A stylish cinematic portrait of a confident young woman leaning casually against a textured urban concrete wall, surrounded by vibrant flying birds including blue macaws, white seagulls, and a colorful hummingbird. Black graffiti-style bird silhouettes painted on the wall create an artistic street-art vibe. She is wearing a trendy all-white outfit: oversized denim jacket, fitted graphic tee, skinny jeans, and black sneakers. Soft natural daylight, realistic shadows, ultra-detailed fashion photography, urban luxury aesthetic, sharp facial features, glossy hair, high-end editorial style, dynamic composition, photorealistic, depth of field, 8K quality.
Negative prompt
flat lighting, empty wall, missing birds, distorted birds, cluttered outfit, cartoon style, low detail, harsh flash, muddy street colors
How to adapt this prompt
Turn the example into your own brief.
Replace the subject, product, place, or audience.Keep the composition and camera language, then swap the object, brand, city, or customer.Preserve lighting and material constraints.Reuse the lighting, texture, and finish details that make the image feel specific.Match the aspect ratio to the channel.Move between square, vertical, and wide crops based on ads, posts, covers, or landing pages.Tighten the negative prompt after review.Add exclusions for text errors, distorted objects, clutter, or style drift after the first result.

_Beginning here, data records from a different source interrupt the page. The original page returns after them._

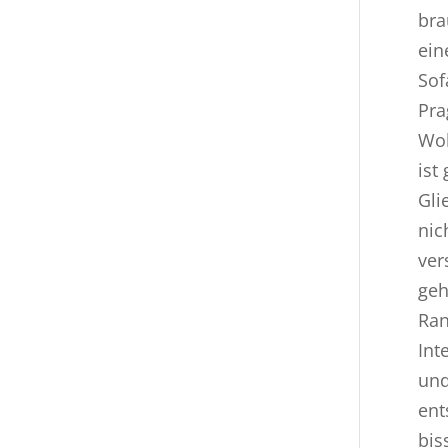
bra
ein
Sof
Pra
Woh
ist
Gli
nic
ver
geh
Ran
Int
und
ent
bis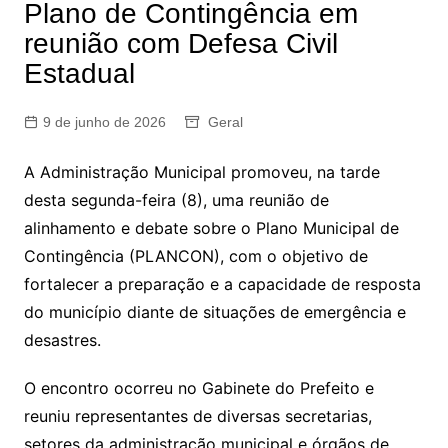
Plano de Contingência em
reunião com Defesa Civil
Estadual
9 de junho de 2026
Geral
A Administração Municipal promoveu, na tarde
desta segunda-feira (8), uma reunião de
alinhamento e debate sobre o Plano Municipal de
Contingência (PLANCON), com o objetivo de
fortalecer a preparação e a capacidade de resposta
do município diante de situações de emergência e
desastres.
O encontro ocorreu no Gabinete do Prefeito e
reuniu representantes de diversas secretarias,
setores da administração municipal e órgãos de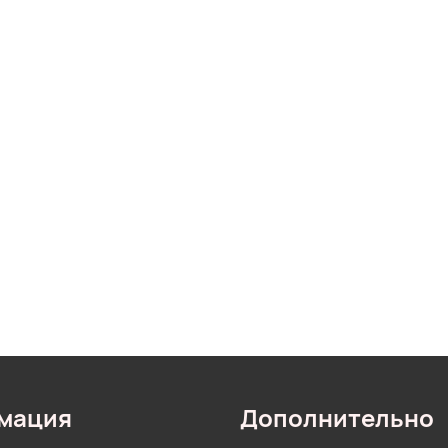
мация
Дополнительно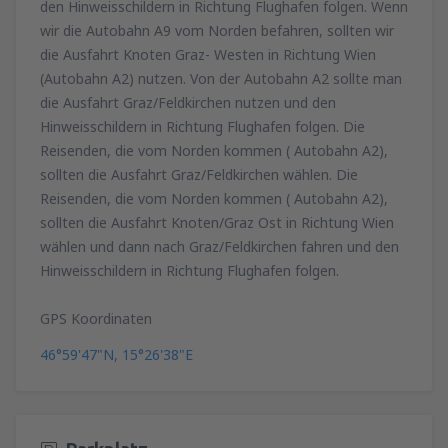
den Hinweisschildern in Richtung Flughafen folgen. Wenn
wir die Autobahn A9 vom Norden befahren, sollten wir
die Ausfahrt Knoten Graz- Westen in Richtung Wien
(Autobahn A2) nutzen. Von der Autobahn A2 sollte man
die Ausfahrt Graz/Feldkirchen nutzen und den
Hinweisschildern in Richtung Flughafen folgen. Die
Reisenden, die vom Norden kommen ( Autobahn A2),
sollten die Ausfahrt Graz/Feldkirchen wählen. Die
Reisenden, die vom Norden kommen ( Autobahn A2),
sollten die Ausfahrt Knoten/Graz Ost in Richtung Wien
wählen und dann nach Graz/Feldkirchen fahren und den
Hinweisschildern in Richtung Flughafen folgen.
GPS Koordinaten
46°59'47"N, 15°26'38"E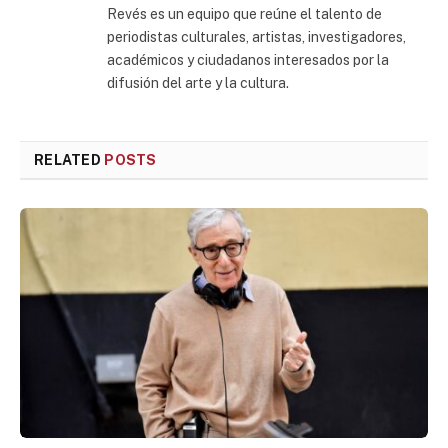
Revés es un equipo que reúne el talento de
periodistas culturales, artistas, investigadores,
académicos y ciudadanos interesados por la
difusión del arte y la cultura.
RELATED
POSTS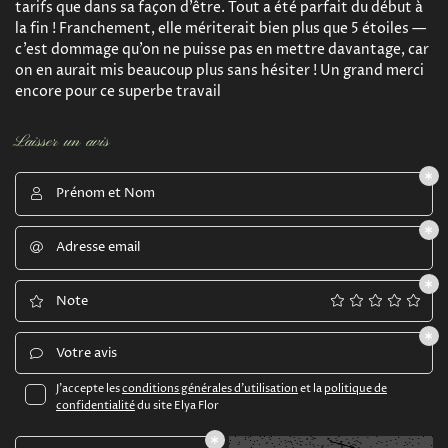
tarifs que dans sa façon d’être. Tout a été parfait du début à
la fin ! Franchement, elle mériterait bien plus que 5 étoiles —
c’est dommage qu’on ne puisse pas en mettre davantage, car
on en aurait mis beaucoup plus sans hésiter ! Un grand merci
encore pour ce superbe travail
En cochant cette case, vous consentez à recevoir nos propositions
commerciales à l'adresse email indiqué ci-dessus. Vous pouvez vous désinscrire à
tout moment en utilisant
le formulaire de désinscription
.
Laisser un avis
Inscription
Prénom et Nom

Une question 
ACCUEIL
Adresse email

05 61 49 17 7
SERVICES
Note

EVÉNEMENTS
Votre avis

CRÉATIONS
J'accepte les
conditions générales d'utilisation
et la
politique de
confidentialité
du site
Elya Flor
Rejoignez-nous
ACTUALITÉS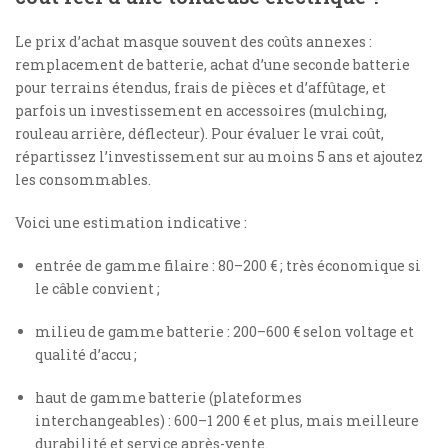
Le prix d’achat masque souvent des coûts annexes :
remplacement de batterie, achat d’une seconde batterie
pour terrains étendus, frais de pièces et d’affûtage, et
parfois un investissement en accessoires (mulching,
rouleau arrière, déflecteur). Pour évaluer le vrai coût,
répartissez l’investissement sur au moins 5 ans et ajoutez
les consommables.
Voici une estimation indicative :
entrée de gamme filaire : 80–200 € ; très économique si
le câble convient ;
milieu de gamme batterie : 200–600 € selon voltage et
qualité d’accu ;
haut de gamme batterie (plateformes
interchangeables) : 600–1 200 € et plus, mais meilleure
durabilité et service après-vente.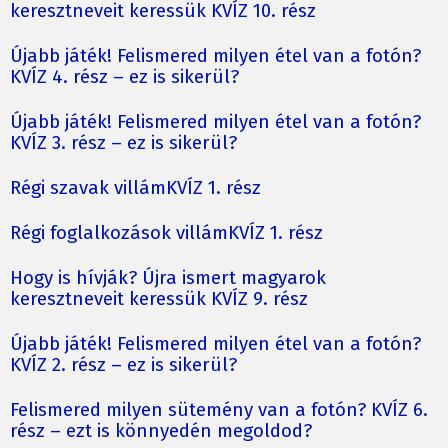
keresztneveit keressük KVÍZ 10. rész
Újabb játék! Felismered milyen étel van a fotón?
KVÍZ 4. rész – ez is sikerül?
Újabb játék! Felismered milyen étel van a fotón?
KVÍZ 3. rész – ez is sikerül?
Régi szavak villámKVÍZ 1. rész
Régi foglalkozások villámKVÍZ 1. rész
Hogy is hívják? Újra ismert magyarok
keresztneveit keressük KVÍZ 9. rész
Újabb játék! Felismered milyen étel van a fotón?
KVÍZ 2. rész – ez is sikerül?
Felismered milyen sütemény van a fotón? KVÍZ 6.
rész – ezt is könnyedén megoldod?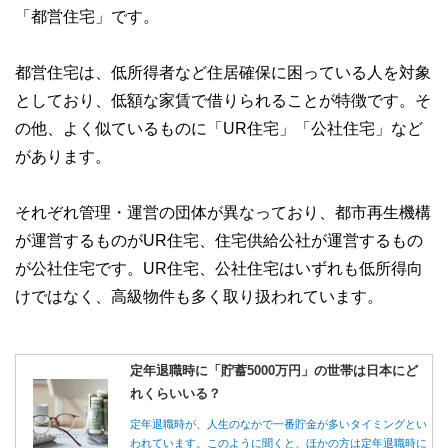
「都営住宅」です。
都営住宅は、低所得者など住居確保に困っている人を対象
としており、低額な家賃で借りられることが特徴です。そ
の他、よく似ているものに「UR住宅」「公社住宅」など
があります。
それぞれ管理・運営の団体が異なっており、都市再生機構
が運営するものがUR住宅、住宅供給公社が運営するもの
が公社住宅です。UR住宅、公社住宅はいずれも低所得向
けではなく、高級物件も多く取り扱われています。
定年退職時に「貯蓄5000万円」の世帯は日本にど
れくらいいる？
定年退職時が、人生のなかで一番貯金が多いタイミングとい
われています。このように聞くと、ほかの方は定年退職時に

What this prompt is good for
Urban Bird Fashion Portrait is built for AI urban fashion portrait prompt example for editorial social posts.
Use this AI image prompt when you need a focused Social Media result with a clear style direction, a defined format, and enough visual constraints to avoid generic output.

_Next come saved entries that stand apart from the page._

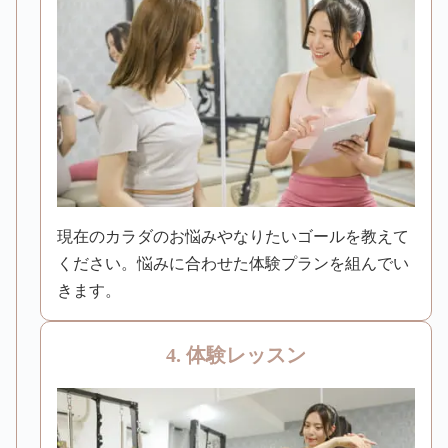
現在のカラダのお悩みやなりたいゴールを教えて
ください。悩みに合わせた体験プランを組んでい
きます。
4. 体験レッスン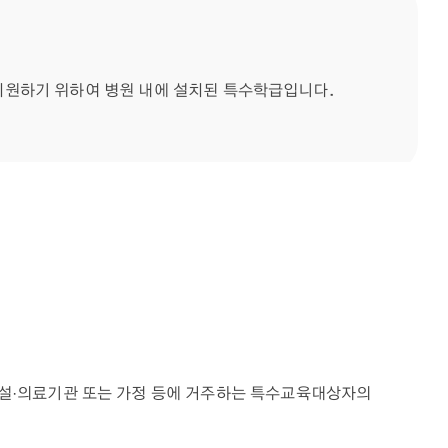
지원하기 위하여 병원 내에 설치된 특수학급입니다.
설·의료기관 또는 가정 등에 거주하는 특수교육대상자의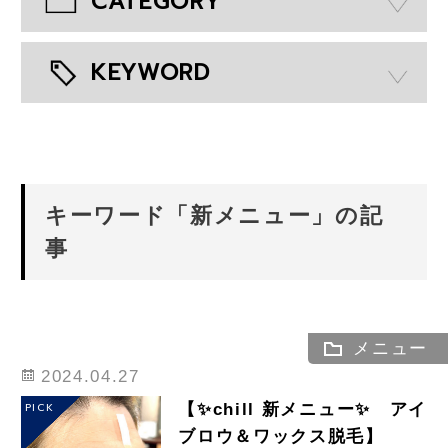
CATEGORY
KEYWORD
キーワード「新メニュー」の記
事
メニュー
2024.04.27
【✨chill 新メニュー✨ アイ
PICK
ブロウ＆ワックス脱毛】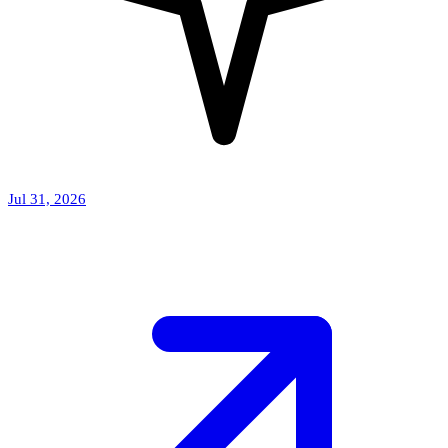
Jul 31, 2026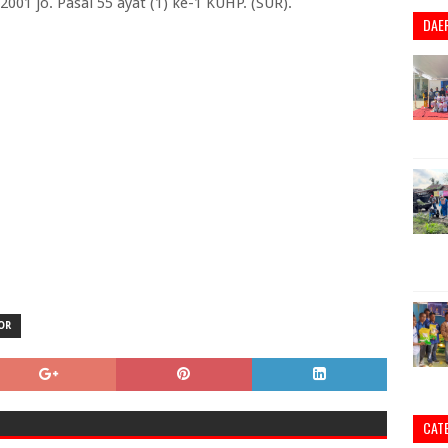
1 jo. Pasal 55 ayat (1) ke-1 KUHP. (SUR).
DAE
OR
CAT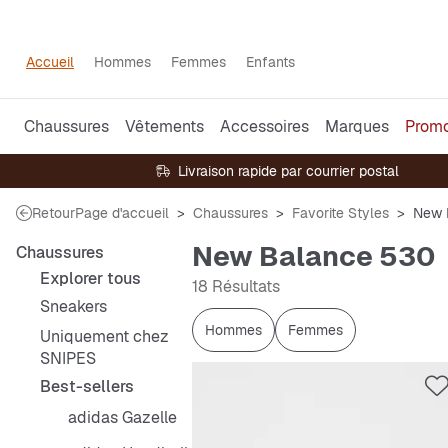
Accueil
Hommes
Femmes
Enfants
Chaussures
Vêtements
Accessoires
Marques
Prom
Livraison rapide par courrier postal
Retour
Page d'accueil
Chaussures
Favorite Styles
New 
New Balance 530
Chaussures
Explorer tous
18 Résultats
Sneakers
Hommes
Femmes
Uniquement chez
SNIPES
Best-sellers
adidas Gazelle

- Best search intent: AI urban fashion portrait prompt, Flying birds street portrait, and Streetwear photography
- Primary workflow: AI urban fashion portrait prompt example for editorial social posts
- Recommended output format: 2:3
Prompt breakdown
Key controls inside this Cinematic urban fashion portrait prompt.
The prompt combines subject direction, lighting, composition, visual style, and output quality in one reusable brief. Keep those constraints together when you adapt it for your own image.
- Style anchor: Cinematic urban fashion portrait
- Category context: Social Media
- Includes a negative prompt to reduce style drift, distorted details, and unwanted artifacts.
Best variations to try
Adapt this prompt without losing the original image logic.
Start by changing the subject, product, place, color palette, or audience. Keep the camera language and visual hierarchy stable until the result matches the page, ad, post, or campaign you are building.
- Swap the subject while keeping the 2:3 composition.
- Turn the style into a new campaign by changing colors, wardrobe, props, or location.
- Use the prefilled generator link to test the prompt, then refine one variable at a time.
Internal prompt paths
Explore more Social Media prompts.
Browse nearby workflows, compare prompt packs, or open the generator with this example already loaded.
Prompt FAQ
Common questions about this AI image prompt.
What can I create with the Urban Bird Fashion Portrait prompt?
You can use it to create AI urban fashion portrait prompt example for editorial social posts in a Cinematic urban fashion portrait style, with a recommended 2:3 aspect ratio and search-friendly image direction.
Can I edit this AI image prompt for another subject?
Yes. Replace the subject, product, place, audience, or brand details while preserving the lighting, composition, aspect ratio, and quality constraints that give the prompt its structure.
Which aspect ratio works best for this prompt?
This example is designed around a 2:3 aspect ratio. You can change it for another channel, but keep the framing and hierarchy consistent when moving to square, vertical, or wide formats.
Should I use the negative prompt?
Yes. The negative prompt helps reduce issues such as flat lighting, empty wall, missing birds, distorted birds, cluttered outfit, cartoon style, low detail, harsh flash, muddy street colors. Use it as a starting point and add exclusions after reviewing your first result.